━━ Task data

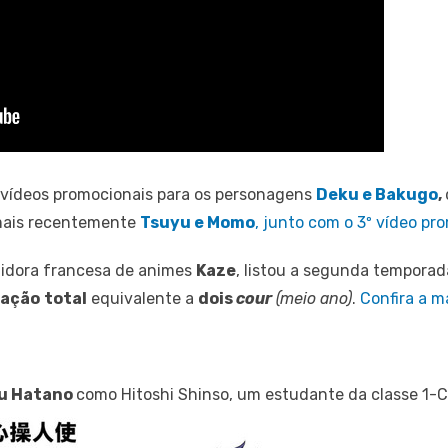
 vídeos promocionais para os personagens
Deku e Bakugo
,
mais recentemente
Tsuyu e Momo
, junto com o 3º vídeo p
buidora francesa de animes
Kaze
, listou a segunda tempora
ação
total
equivalente a
dois
cour
(meio ano)
.
Confira a m
u Hatano
como Hitoshi Shinso, um estudante da classe 1-C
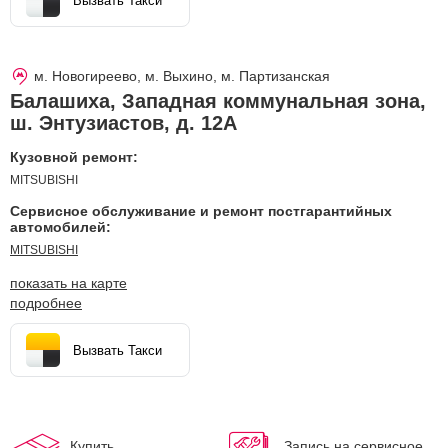
Вызвать Такси
м. Новогиреево, м. Выхино, м. Партизанская
Балашиха
,
Западная коммунальная зона,
ш. Энтузиастов, д. 12А
Кузовной ремонт:
MITSUBISHI
Сервисное обслуживание и ремонт постгарантийных
автомобилей:
MITSUBISHI
показать на карте
подробнее
Вызвать Такси
Купить
Запись на сервисное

━━━━

**Instructions for the task**
Apart from the pictures, write every entry out again exactly.

**Result for this task**
 vídeos promocionais para os personagens
Deku e Bakugo
,
mais recentemente
Tsuyu e Momo
, junto com o 3º vídeo p
buidora francesa de animes
Kaze
, listou a segunda tempora
ação
total
equivalente a
dois
cour
(meio ano)
.
Confira a m
u Hatano
como Hitoshi Shinso, um estudante da classe 1-C
Вызвать Такси
м. Новогиреево, м. Выхино, м. Партизанская
Балашиха
,
Западная коммунальная зона,
ш. Энтузиастов, д. 12А
Кузовной ремонт:
MITSUBISHI
Сервисное обслуживание и ремонт постгарантийных
автомобилей:
MITSUBISHI
показать на карте
подробнее
Вызвать Такси
Купить
Запись на сервисное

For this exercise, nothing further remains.